> _TRY IT_: Please write out the full listing beneath this line exactly, skipping its images.

> _INFORMATION SHOWN_:
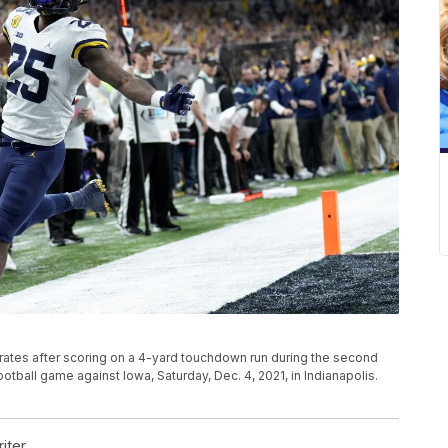
rates after scoring on a 4-yard touchdown run during the second
tball game against Iowa, Saturday, Dec. 4, 2021, in Indianapolis.
iter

> _REPLY_:
rates after scoring on a 4-yard touchdown run during the second
tball game against Iowa, Saturday, Dec. 4, 2021, in Indianapolis.
iter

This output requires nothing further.